_Task brief:_
Copy exactly the last part of the listing below, beginning at the line that contains "13:15, por un" and including the final line.

_Task input:_
:::
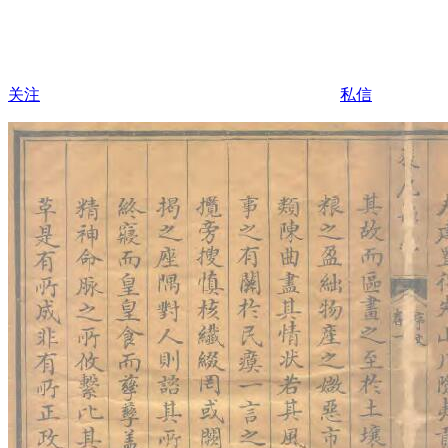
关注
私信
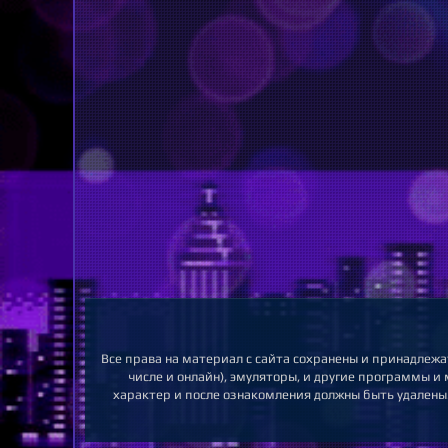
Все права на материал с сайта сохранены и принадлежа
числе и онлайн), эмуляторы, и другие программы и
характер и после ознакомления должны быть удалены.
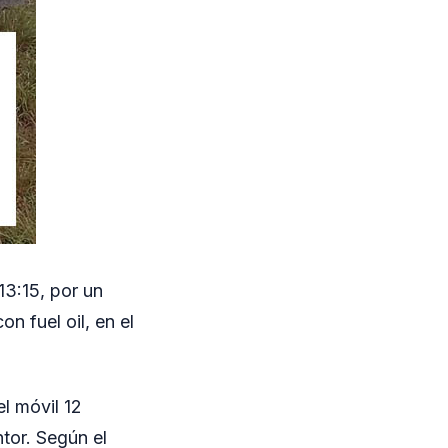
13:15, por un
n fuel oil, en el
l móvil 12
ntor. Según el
:::
_Output of the task:_
13:15, por un
n fuel oil, en el
l móvil 12
ntor. Según el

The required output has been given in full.